I remember: that was at chow the day he got zapped and damn near me, too. We sat down in the shade of a half-track, eating corned beef and carrots and fruit cocktail. Milt bummed a cigarette from me, angry not because he couldn’t figure it out but because he had. Barnes, he said, countries are just like women. Sooner or later everyone loses their cherry and gets to be just another broad on the block. I don’t know if I’m a Jew anymore.

What do you mean? I said. You were born Jewish.

You were born dumb, Barnes. That mean you gotta stay that way?

We pulled detail after chow, humping ammo to the M-60. Not expecting trouble; didn’t even see that grenade come out of a window until it fucked us up good.
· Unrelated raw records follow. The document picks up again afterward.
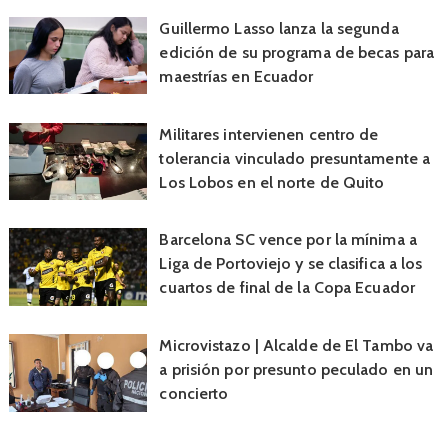
Guillermo Lasso lanza la segunda
edición de su programa de becas para
maestrías en Ecuador
Militares intervienen centro de
tolerancia vinculado presuntamente a
Los Lobos en el norte de Quito
Barcelona SC vence por la mínima a
Liga de Portoviejo y se clasifica a los
cuartos de final de la Copa Ecuador
Microvistazo | Alcalde de El Tambo va
a prisión por presunto peculado en un
concierto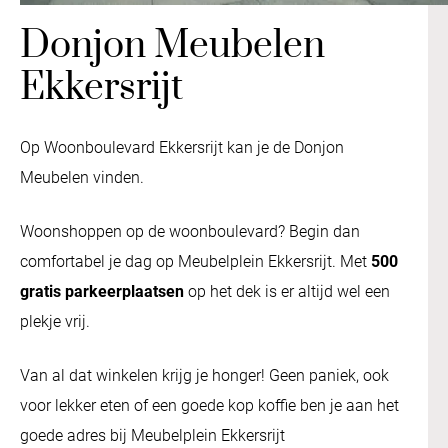
Donjon Meubelen
Ekkersrijt
Op Woonboulevard Ekkersrijt kan je de Donjon
Meubelen vinden.
Woonshoppen op de woonboulevard? Begin dan
comfortabel je dag op Meubelplein Ekkersrijt. Met
500
gratis parkeerplaatsen
op het dek is er altijd wel een
plekje vrij.
Van al dat winkelen krijg je honger! Geen paniek, ook
voor lekker eten of een goede kop koffie ben je aan het
goede adres bij Meubelplein Ekkersrijt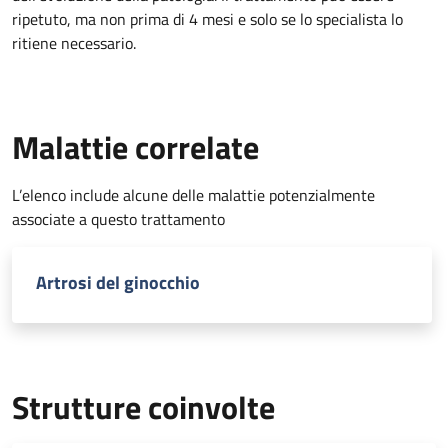
ripetuto, ma non prima di 4 mesi e solo se lo specialista lo
ritiene necessario.
Malattie correlate
L’elenco include alcune delle malattie potenzialmente
associate a questo trattamento
Artrosi del ginocchio
Strutture coinvolte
Milt got most of it, but there was enough left over for a nice road map across my stomach. So Milt Kahane went home on the same hospital ship with me. I got a bed, he got a box in the hold.

When Roy mouths off about Jews, I see Milt eating those goddamned peaches and smoking my cigarette, asking questions and not liking the answers he got. Me and Milt and that old black man with his trumpet, I guess we’re pacifists. Once you’re nearly blown away, you get real picky what you’ll die for. Roy really got off on the scars where my belly button used to be. I said they were religious medals, not that he’d understand. Roy never wasted anyone but he’d sure as shit like to. Going to declare war all over Char tonight.

Wish I knew what the hell bothers me so much about that. Maybe — hell, no maybe about it. Char deserves better than what Roy’s turned into, but I’m not fool enough to say so. Already did my gig in somebody else’s war.

 

“Not a bad sort.” Coyul watched Woody carry the fresh tray back to the table. “Eloquent in his way. The ones who’ve done the bleeding always have a great respect for peace. Attila, for example. Very keen on animal husbandry now. Goats, that sort of thing.”

“They’ll be off to the White Rose soon,” Barion said. “Will you be ready to take it from there?”

“Of course. I’ll make an appearance.”

“Let the blandishment fit the time,” Barion advised. “Don’t think about them, think
like
them.”

A crucial aspect, as Coyul knew. In a careless moment a few years back, he’d appeared in slacks and an Izod shirt to a cult of California Satanists. They threw wine bottles at him. Charity Stovall would be no less hag-ridden with stereotype. You couldn’t hurl new ideas head-on at old notions. It never paid.